◆ Exercise brief
All that is needed is each line of the entries holding the word "Registro", copied as it stands.

[Records contained in a dataset]

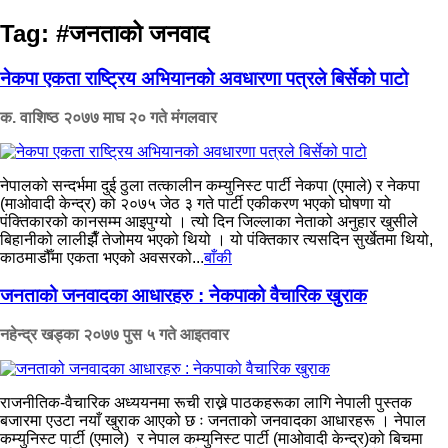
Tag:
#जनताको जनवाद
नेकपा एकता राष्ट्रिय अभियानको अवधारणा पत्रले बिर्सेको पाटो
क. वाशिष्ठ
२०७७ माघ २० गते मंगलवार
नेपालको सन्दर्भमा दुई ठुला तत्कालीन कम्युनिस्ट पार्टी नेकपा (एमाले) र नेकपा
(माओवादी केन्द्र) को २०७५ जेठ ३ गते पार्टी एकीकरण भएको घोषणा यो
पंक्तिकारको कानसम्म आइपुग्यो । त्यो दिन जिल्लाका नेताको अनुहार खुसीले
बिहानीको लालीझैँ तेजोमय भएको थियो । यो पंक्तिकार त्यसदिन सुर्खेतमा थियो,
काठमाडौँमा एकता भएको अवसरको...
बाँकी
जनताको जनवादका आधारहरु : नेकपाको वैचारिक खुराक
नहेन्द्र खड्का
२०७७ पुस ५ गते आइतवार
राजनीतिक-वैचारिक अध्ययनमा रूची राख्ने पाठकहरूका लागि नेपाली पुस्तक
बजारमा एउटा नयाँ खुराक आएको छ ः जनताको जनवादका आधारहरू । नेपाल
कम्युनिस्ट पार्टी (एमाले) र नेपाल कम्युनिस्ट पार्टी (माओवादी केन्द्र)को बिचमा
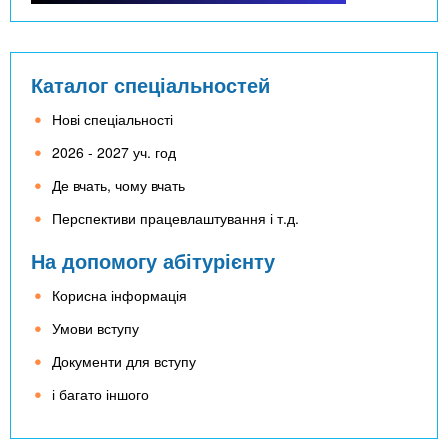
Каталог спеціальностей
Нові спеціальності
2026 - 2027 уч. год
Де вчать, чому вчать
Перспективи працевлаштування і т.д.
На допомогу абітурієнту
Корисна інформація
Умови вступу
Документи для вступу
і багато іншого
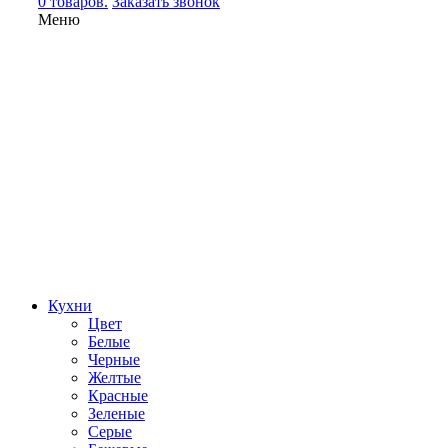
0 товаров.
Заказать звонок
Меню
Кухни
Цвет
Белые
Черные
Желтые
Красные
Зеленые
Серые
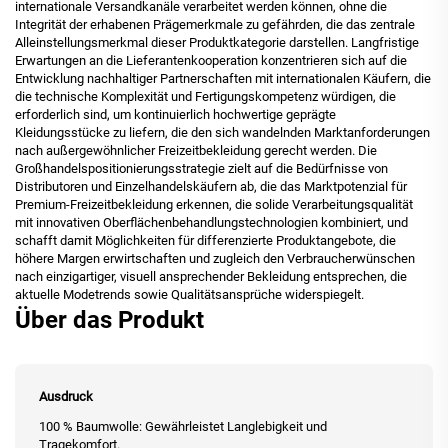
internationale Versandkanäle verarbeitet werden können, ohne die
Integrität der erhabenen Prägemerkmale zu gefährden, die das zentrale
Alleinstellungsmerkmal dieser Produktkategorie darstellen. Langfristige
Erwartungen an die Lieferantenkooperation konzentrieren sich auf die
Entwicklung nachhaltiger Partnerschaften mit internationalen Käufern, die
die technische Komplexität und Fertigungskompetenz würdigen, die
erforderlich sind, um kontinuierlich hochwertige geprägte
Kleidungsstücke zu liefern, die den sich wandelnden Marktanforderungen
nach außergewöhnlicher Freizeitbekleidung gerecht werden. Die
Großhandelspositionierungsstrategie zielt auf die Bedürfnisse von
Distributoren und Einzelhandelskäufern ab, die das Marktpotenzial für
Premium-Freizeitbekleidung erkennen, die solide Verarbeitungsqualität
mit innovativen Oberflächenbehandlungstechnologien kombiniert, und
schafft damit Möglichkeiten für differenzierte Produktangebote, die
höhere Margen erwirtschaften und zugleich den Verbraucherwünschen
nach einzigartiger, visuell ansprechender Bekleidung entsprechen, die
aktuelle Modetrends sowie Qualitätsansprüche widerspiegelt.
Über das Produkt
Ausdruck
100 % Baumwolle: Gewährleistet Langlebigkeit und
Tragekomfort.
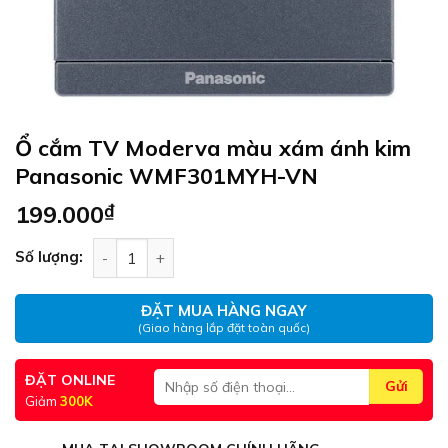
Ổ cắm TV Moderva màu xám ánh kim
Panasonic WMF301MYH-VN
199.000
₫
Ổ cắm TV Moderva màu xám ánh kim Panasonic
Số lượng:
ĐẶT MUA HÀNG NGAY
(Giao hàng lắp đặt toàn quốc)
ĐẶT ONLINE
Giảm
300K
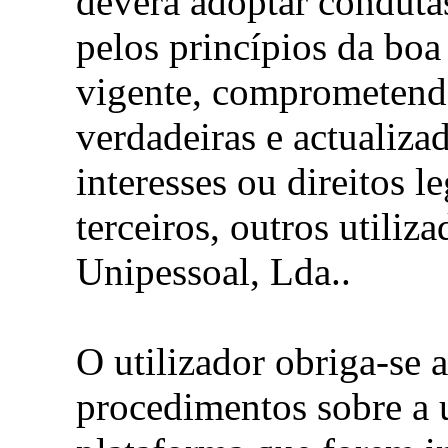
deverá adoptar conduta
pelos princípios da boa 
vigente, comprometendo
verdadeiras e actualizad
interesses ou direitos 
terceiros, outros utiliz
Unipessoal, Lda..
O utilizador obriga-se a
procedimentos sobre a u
--
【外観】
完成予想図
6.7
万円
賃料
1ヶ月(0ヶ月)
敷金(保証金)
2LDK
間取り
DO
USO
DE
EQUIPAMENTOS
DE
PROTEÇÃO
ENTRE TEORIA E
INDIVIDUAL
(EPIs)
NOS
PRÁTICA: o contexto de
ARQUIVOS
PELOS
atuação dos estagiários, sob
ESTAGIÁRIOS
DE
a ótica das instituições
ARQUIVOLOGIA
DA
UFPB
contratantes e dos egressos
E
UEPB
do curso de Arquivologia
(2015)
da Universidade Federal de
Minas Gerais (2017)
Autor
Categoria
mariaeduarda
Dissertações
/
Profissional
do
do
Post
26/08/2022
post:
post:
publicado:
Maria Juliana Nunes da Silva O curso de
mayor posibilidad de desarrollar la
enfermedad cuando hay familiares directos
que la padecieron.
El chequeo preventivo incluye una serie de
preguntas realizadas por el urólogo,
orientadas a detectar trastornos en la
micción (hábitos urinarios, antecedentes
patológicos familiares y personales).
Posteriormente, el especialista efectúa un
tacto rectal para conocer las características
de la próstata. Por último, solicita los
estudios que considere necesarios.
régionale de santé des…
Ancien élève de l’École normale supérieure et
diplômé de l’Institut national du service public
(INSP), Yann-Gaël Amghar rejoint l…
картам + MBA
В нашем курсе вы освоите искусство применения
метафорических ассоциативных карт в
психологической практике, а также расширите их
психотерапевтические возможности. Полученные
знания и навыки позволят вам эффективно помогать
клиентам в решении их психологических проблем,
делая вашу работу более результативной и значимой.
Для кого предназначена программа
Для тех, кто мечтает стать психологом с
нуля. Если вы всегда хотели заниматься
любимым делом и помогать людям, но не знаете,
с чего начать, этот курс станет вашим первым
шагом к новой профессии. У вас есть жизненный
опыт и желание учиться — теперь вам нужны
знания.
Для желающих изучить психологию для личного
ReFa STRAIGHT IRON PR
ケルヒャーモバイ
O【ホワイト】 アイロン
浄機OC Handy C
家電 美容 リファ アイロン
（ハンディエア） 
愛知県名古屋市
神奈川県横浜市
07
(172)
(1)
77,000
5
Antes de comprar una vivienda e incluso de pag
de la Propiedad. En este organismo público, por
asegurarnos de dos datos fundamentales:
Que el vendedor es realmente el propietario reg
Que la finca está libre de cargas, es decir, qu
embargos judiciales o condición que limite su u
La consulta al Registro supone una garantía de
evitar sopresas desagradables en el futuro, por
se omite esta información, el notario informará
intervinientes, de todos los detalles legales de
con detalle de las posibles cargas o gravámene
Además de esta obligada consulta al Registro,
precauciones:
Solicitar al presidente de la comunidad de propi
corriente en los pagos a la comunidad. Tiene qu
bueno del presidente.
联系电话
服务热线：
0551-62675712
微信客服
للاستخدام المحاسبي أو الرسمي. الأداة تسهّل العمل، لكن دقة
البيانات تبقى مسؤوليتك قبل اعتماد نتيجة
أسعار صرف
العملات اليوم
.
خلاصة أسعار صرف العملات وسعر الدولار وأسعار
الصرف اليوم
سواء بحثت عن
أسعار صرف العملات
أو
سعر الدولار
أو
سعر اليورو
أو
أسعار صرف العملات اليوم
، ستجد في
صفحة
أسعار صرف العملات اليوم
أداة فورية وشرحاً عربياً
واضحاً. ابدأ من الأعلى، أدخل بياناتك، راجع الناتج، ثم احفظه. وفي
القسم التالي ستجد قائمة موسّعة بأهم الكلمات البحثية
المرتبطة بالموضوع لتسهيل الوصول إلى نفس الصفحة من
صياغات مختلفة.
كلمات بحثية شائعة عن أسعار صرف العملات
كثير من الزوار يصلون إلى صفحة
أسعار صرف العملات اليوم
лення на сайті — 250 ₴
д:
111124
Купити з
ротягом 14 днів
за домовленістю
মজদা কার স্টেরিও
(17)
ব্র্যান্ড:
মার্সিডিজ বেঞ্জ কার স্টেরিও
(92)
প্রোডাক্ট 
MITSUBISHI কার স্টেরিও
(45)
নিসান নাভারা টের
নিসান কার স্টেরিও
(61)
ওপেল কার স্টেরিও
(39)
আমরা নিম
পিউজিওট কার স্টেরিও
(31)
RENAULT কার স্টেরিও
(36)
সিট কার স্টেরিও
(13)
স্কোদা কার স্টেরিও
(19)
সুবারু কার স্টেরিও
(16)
...
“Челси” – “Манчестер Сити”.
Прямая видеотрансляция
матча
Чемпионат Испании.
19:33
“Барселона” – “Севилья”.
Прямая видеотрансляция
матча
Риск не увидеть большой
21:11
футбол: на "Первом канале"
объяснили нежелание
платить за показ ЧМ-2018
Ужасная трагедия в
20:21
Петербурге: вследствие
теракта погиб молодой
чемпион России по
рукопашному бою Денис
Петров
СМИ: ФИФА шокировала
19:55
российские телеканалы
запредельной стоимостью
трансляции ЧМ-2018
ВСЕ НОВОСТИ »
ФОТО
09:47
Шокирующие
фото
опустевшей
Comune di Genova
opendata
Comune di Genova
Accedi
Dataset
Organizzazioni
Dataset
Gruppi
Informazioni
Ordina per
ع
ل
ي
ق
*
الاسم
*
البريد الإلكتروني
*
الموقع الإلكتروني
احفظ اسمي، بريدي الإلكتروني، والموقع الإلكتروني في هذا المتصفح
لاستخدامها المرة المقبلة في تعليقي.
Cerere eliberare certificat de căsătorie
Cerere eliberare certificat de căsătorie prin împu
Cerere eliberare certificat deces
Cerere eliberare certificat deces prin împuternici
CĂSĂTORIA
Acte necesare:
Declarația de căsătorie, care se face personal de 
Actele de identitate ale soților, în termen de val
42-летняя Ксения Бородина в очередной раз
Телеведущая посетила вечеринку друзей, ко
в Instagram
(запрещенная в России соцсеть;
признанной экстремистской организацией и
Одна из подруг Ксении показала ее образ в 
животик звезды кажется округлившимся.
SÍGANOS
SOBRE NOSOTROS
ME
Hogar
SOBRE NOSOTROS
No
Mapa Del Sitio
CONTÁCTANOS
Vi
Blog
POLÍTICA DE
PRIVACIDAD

◆ Answer box
La consulta al Registro supone una garantía de
Además de esta obligada consulta al Registro,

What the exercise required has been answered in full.